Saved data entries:
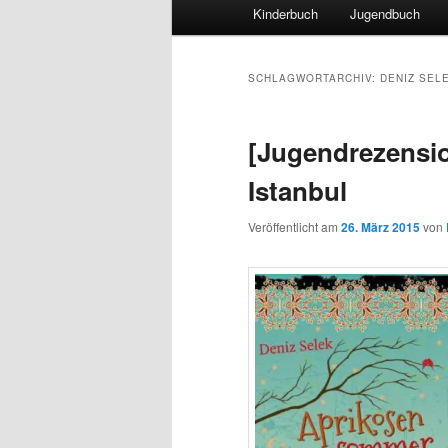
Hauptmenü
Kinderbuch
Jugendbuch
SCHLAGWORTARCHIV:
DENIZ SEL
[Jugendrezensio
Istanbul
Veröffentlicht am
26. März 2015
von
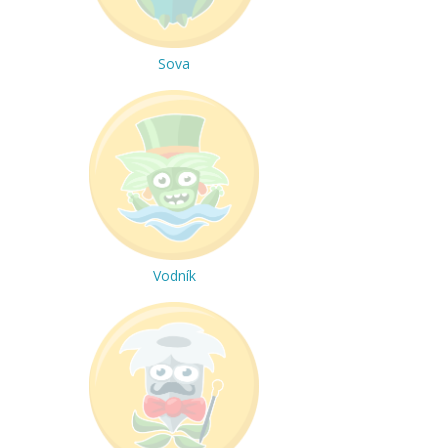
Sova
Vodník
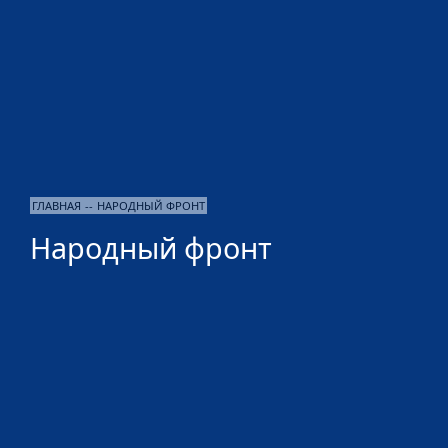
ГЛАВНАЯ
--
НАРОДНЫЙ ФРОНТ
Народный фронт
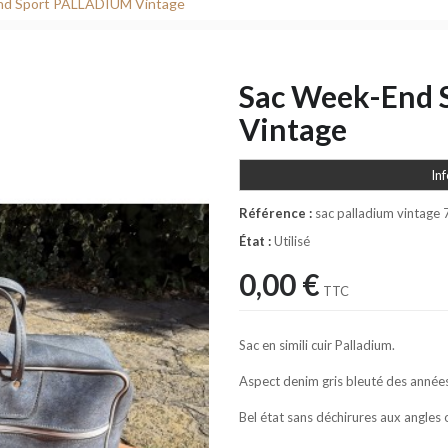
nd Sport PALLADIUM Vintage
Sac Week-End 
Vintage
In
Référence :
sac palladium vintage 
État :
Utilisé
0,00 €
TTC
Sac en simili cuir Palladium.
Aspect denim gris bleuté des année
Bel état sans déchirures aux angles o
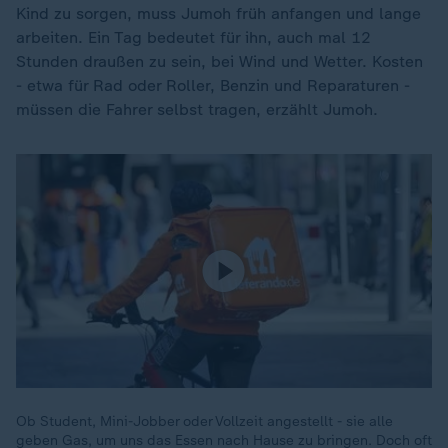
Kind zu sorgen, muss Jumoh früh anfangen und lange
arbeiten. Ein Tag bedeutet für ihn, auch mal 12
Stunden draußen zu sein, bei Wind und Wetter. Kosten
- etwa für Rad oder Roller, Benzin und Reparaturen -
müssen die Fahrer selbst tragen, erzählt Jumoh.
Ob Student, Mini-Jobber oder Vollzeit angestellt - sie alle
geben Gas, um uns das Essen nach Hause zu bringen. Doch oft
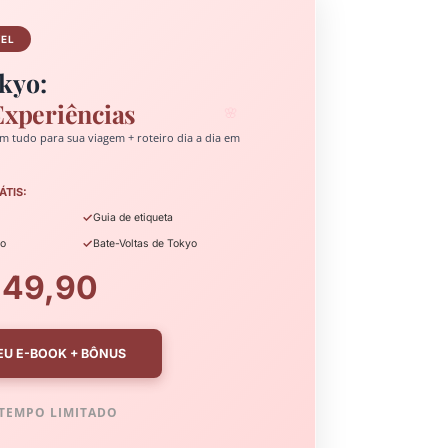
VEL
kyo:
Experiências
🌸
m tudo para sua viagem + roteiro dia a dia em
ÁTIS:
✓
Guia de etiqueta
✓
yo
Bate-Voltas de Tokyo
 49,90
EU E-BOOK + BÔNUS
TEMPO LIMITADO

> **WHAT IS EXPECTED**: From the entries above, copy each line that holds "Jumoh".

> **REPLY**:
Kind zu sorgen, muss Jumoh früh anfangen und lange
müssen die Fahrer selbst tragen, erzählt Jumoh.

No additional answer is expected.